The police that were stationed in large numbers outside the building did not intervene until Shishlov arrived and urged the officers to protect the festival’s audience, while Alexei Smyatsky, the chief of the city’s public safety police, was seen speaking with Milonov in front of the building at the time when the attacks apparently began.

As attacks went on outside the café, the opening event was briefly held with foreign diplomats expressing their support for the festival and the LGBT community in St. Petersburg.

Attendees included Norway’s Consul General Heidi Olufsen, Sweden’s Deputy Consul General Björn Kavalkov-Halvarsson, the Netherlands’ Deputy Consul General Hugo Brouwer, Acting U.S. Consul General Courtney Nemroff and U.K. Deputy Consul General Robert Kempsell.

On Sept. 19, Ombudsman Shishlov appealed to city council chairman Vyacheslav Makarov asking him to take measures against Milonov, reported. “The human rights of citizens were severely violated as the result of violent actions,” Shishlov wrote.

“I suppose that the active participation of a Legislative Assembly deputy in such actions discredits the city council and harms the reputation of St Petersburg.

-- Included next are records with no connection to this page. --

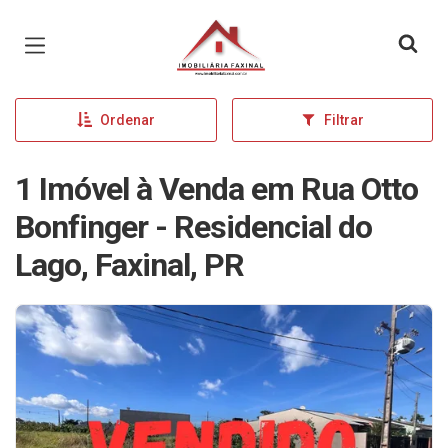
Página inicial
Ordenar
Filtrar
1 Imóvel à Venda em Rua Otto
Bonfinger - Residencial do
Lago, Faxinal, PR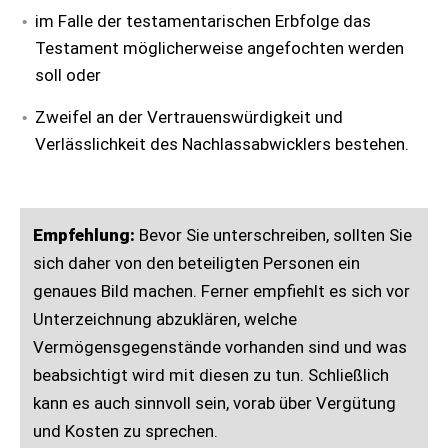
im Falle der testamentarischen Erbfolge das
Testament möglicherweise angefochten werden
soll oder
Zweifel an der Vertrauenswürdigkeit und
Verlässlichkeit des Nachlassabwicklers bestehen.
Empfehlung:
Bevor Sie unterschreiben, sollten Sie
sich daher von den beteiligten Personen ein
genaues Bild machen. Ferner empfiehlt es sich vor
Unterzeichnung abzuklären, welche
Vermögensgegenstände vorhanden sind und was
beabsichtigt wird mit diesen zu tun. Schließlich
kann es auch sinnvoll sein, vorab über Vergütung
und Kosten zu sprechen.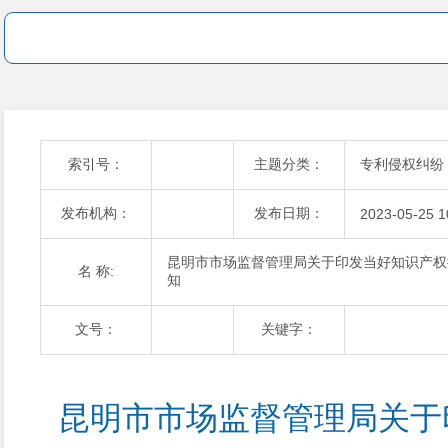
索引号：
主题分类：
专利侵权纠纷
发布机构：
发布日期：
2023-05-25 1
昆明市市场监督管理局关于印发当好知识产权排
名 称:
知
文号：
关键字：
 昆明市市场监督管理局关于印发当好知识产权排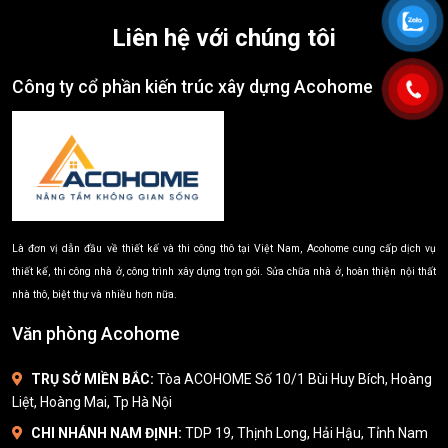
Liên hệ với chúng tôi
Công ty cổ phần kiến trúc xây dựng Acohome
Là đơn vị dẫn đầu về thiết kế và thi công thô tại Việt Nam, Acohome cung cấp dịch vụ
thiết kế, thi công nhà ở, công trình xây dựng trọn gói. Sửa chữa nhà ở, hoàn thiện nội thất
nhà thô, biệt thự và nhiều hơn nữa.
Văn phòng Acohome
TRỤ SỞ MIỀN BẮC:
Tòa ACOHOME Số 10/1 Bùi Huy Bích, Hoàng
Liệt, Hoàng Mai, Tp Hà Nội
CHI NHÁNH NAM ĐỊNH:
TDP 19, Thịnh Long, Hải Hậu, Tỉnh Nam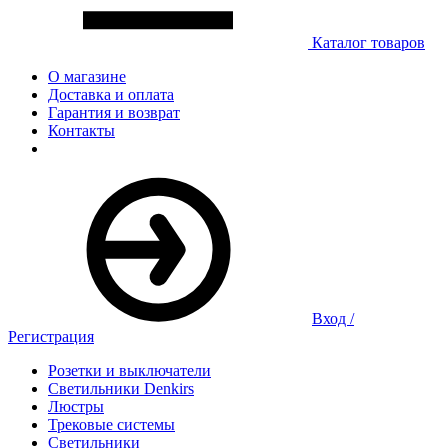
Каталог товаров
О магазине
Доставка и оплата
Гарантия и возврат
Контакты
Вход /
Регистрация
Розетки и выключатели
Светильники Denkirs
Люстры
Трековые системы
Светильники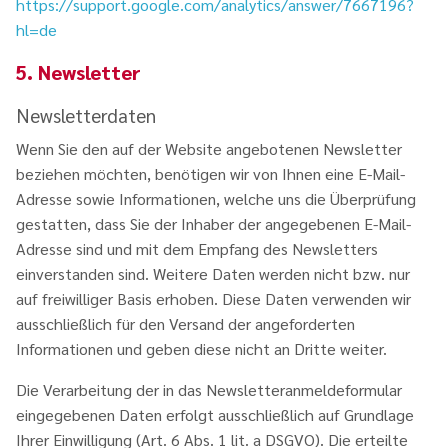
https://support.google.com/analytics/answer/7667196?
hl=de
5. Newsletter
Newsletterdaten
Wenn Sie den auf der Website angebotenen Newsletter
beziehen möchten, benötigen wir von Ihnen eine E-Mail-
Adresse sowie Informationen, welche uns die Überprüfung
gestatten, dass Sie der Inhaber der angegebenen E-Mail-
Adresse sind und mit dem Empfang des Newsletters
einverstanden sind. Weitere Daten werden nicht bzw. nur
auf freiwilliger Basis erhoben. Diese Daten verwenden wir
ausschließlich für den Versand der angeforderten
Informationen und geben diese nicht an Dritte weiter.
Die Verarbeitung der in das Newsletteranmeldeformular
eingegebenen Daten erfolgt ausschließlich auf Grundlage
Ihrer Einwilligung (Art. 6 Abs. 1 lit. a DSGVO). Die erteilte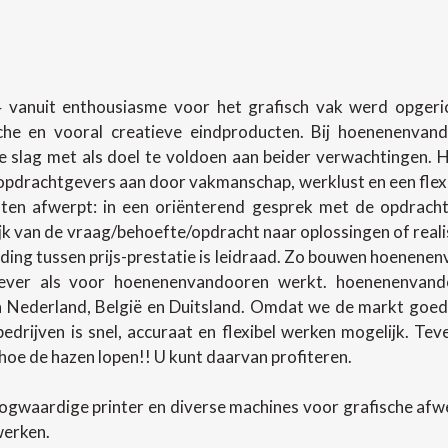
 vanuit enthousiasme voor het grafisch vak werd opgerich
sche en vooral creatieve eindproducten. Bij hoenenenva
slag met als doel te voldoen aan beider verwachtingen.
pdrachtgevers aan door vakmanschap, werklust en een flexibel
en afwerpt: in een oriënterend gesprek met de opdracht
lijk van de vraag/behoefte/opdracht naar oplossingen of rea
ing tussen prijs-prestatie is leidraad. Zo bouwen hoenenenv
ever als voor hoenenenvandooren werkt. hoenenenvando
in Nederland, België en Duitsland. Omdat we de markt goed
 bedrijven is snel, accuraat en flexibel werken mogelijk. T
oe de hazen lopen!! U kunt daarvan profiteren.
ogwaardige printer en diverse machines voor grafische af
werken.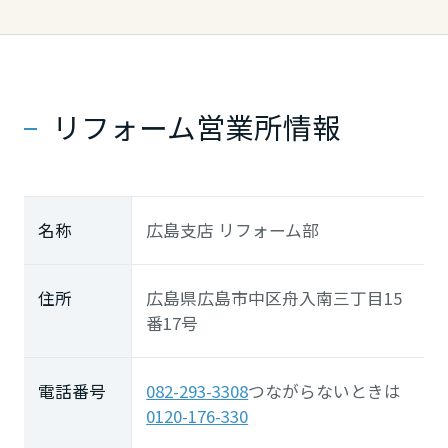
長崎県
熊本県
リフォーム営業所情報
大分県
名称
広島支店 リフォーム部
宮崎県
住所
広島県広島市中区舟入南三丁目15
鹿児島県
番17号
電話番号
082-293-3308
つながらないときは
0120-176-330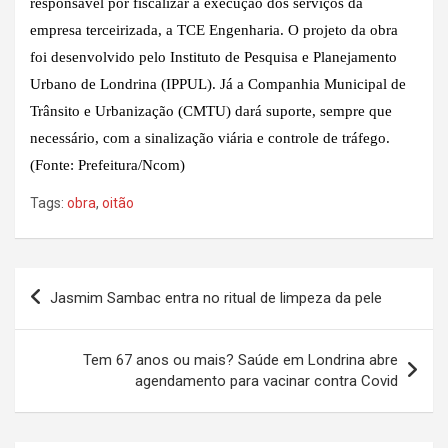
responsável por fiscalizar a execução dos serviços da
empresa terceirizada, a TCE Engenharia. O projeto da obra
foi desenvolvido pelo Instituto de Pesquisa e Planejamento
Urbano de Londrina (IPPUL). Já a Companhia Municipal de
Trânsito e Urbanização (CMTU) dará suporte, sempre que
necessário, com a sinalização viária e controle de tráfego.
(Fonte: Prefeitura/Ncom)
Tags:
obra
,
oitão
Navegação
Jasmim Sambac entra no ritual de limpeza da pele
de
Post
Tem 67 anos ou mais? Saúde em Londrina abre
agendamento para vacinar contra Covid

I request that you assess the actions of the deputy related to human rights abuses, as well as take measures for the code of ethics to be observed by Legislative Assembly deputies.”

Shishlov also urged St. Petersburg police chief Sergei Umnov to personally supervise the investigation into people’s complaints and take legal action against the offenders. He also asked Umnov to prevent possible attacks against the festival’s future events.

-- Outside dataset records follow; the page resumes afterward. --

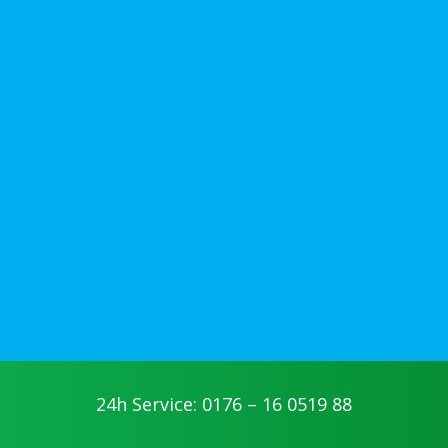
24h Service: 0176 – 16 0519 88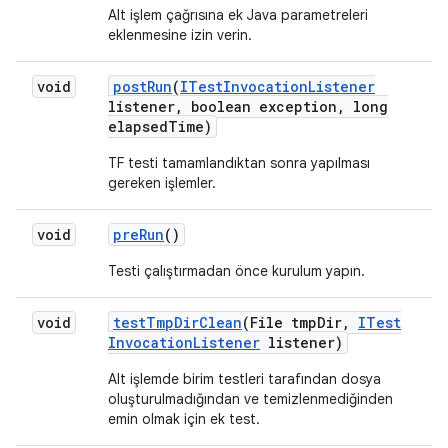
Alt işlem çağrısına ek Java parametreleri
eklenmesine izin verin.
void
post
Run
(
ITest
Invocation
Listener
listener
,
boolean exception
,
long
elapsed
Time)
TF testi tamamlandıktan sonra yapılması
gereken işlemler.
void
pre
Run
()
Testi çalıştırmadan önce kurulum yapın.
void
test
Tmp
Dir
Clean
(File tmp
Dir
,
ITest
Invocation
Listener
listener)
Alt işlemde birim testleri tarafından dosya
oluşturulmadığından ve temizlenmediğinden
emin olmak için ek test.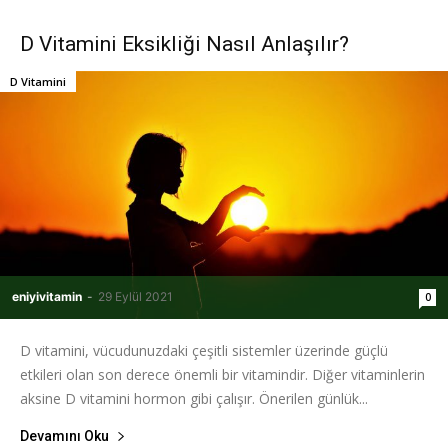
D Vitamini Eksikliği Nasıl Anlaşılır?
D Vitamini
eniyivitamin
-
29 Eylül 2021
0
D vitamini, vücudunuzdaki çeşitli sistemler üzerinde güçlü
etkileri olan son derece önemli bir vitamindir. Diğer vitaminlerin
aksine D vitamini hormon gibi çalışır. Önerilen günlük...
Devamını Oku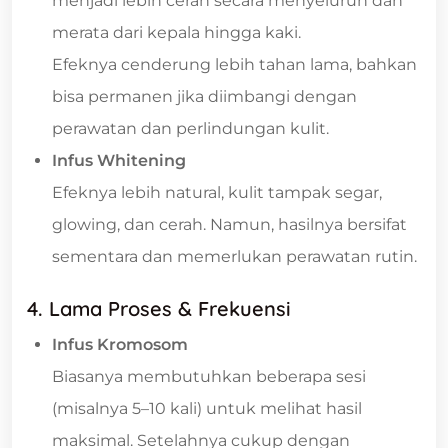
menjadi lebih cerah secara menyeluruh dan
merata dari kepala hingga kaki.
Efeknya cenderung lebih tahan lama, bahkan
bisa permanen jika diimbangi dengan
perawatan dan perlindungan kulit.
Infus Whitening
Efeknya lebih natural, kulit tampak segar,
glowing, dan cerah. Namun, hasilnya bersifat
sementara dan memerlukan perawatan rutin.
4. Lama Proses & Frekuensi
Infus Kromosom
Biasanya membutuhkan beberapa sesi
(misalnya 5–10 kali) untuk melihat hasil
maksimal. Setelahnya cukup dengan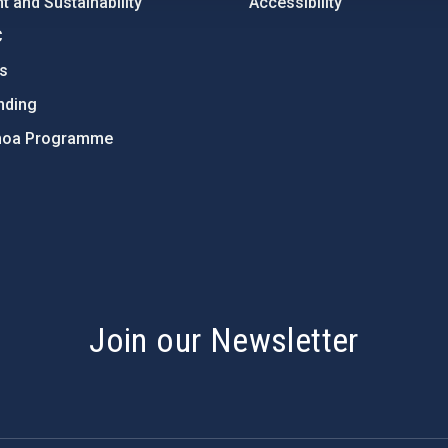
 and Sustainability
Accessibility
C
ts
nding
hoa Programme
s
Join our Newsletter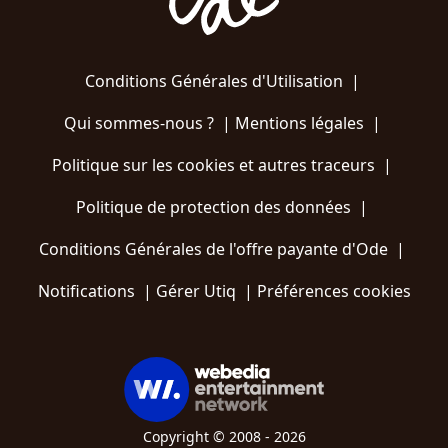
Conditions Générales d'Utilisation
|
Qui sommes-nous ?
|
Mentions légales
|
Politique sur les cookies et autres traceurs
|
Politique de protection des données
|
Conditions Générales de l'offre payante d'Ode
|
Notifications
|
Gérer Utiq
|
Préférences cookies
Copyright © 2008 - 2026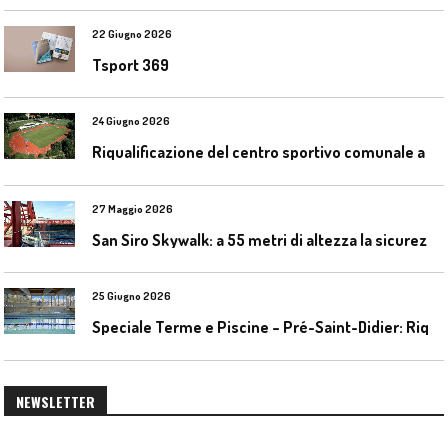
22 Giugno 2026
Tsport 369
24 Giugno 2026
R
iqualificazione del centro sportivo comunale a Bresso (Mi)
27 Maggio 2026
S
an Siro Skywalk: a 55 metri di altezza la sicurezza diventa parte dell’esperienza
25 Giugno 2026
S
peciale Terme e Piscine – Pré-Saint-Didier: Riqualificazione della piscina coperta
NEWSLETTER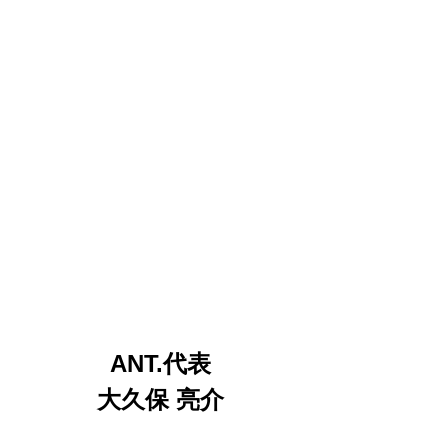
ANT.代表
大久保 亮介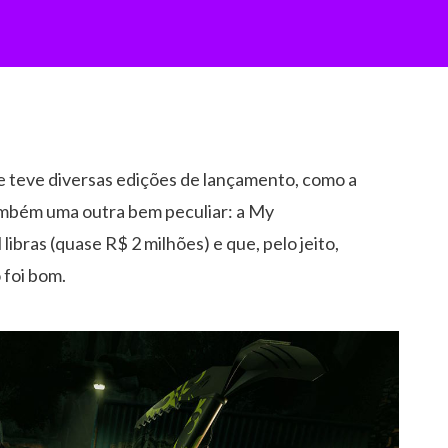
e teve diversas edições de lançamento, como a
ambém uma outra bem peculiar: a My
ibras (quase R$ 2 milhões) e que, pelo jeito,
foi bom.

Despite Shishlov’s appeals, the pressure on Queerfest continued. An art workshop organized in cooperation with the Manifesta biennale and the conference “Queer or What Is the Art of Being Yourself,” Queerfest’s first public events scheduled for Sept. 19, were both canceled after the art space Loft Project Etagi refused to host the events one hour before the scheduled start.

On Sept. 20, the underground music club Zoccolo 2.0 canceled Queerfest’s Independent Music Night event, which was moved — in a shortened version — to the LGBT club 3L. At about 1 a.m. the police evacuated the venue due to a bomb threat. The LGBT club Malevich, located opposite 3L on Zastavskaya Ulitsa, was also evacuated.

“As far as we know, the police, among others, contact the owners of the venues and warn them about riots and put pressure on them, so that owners pressure the venues that rent their rooms from them,” Anisimova said.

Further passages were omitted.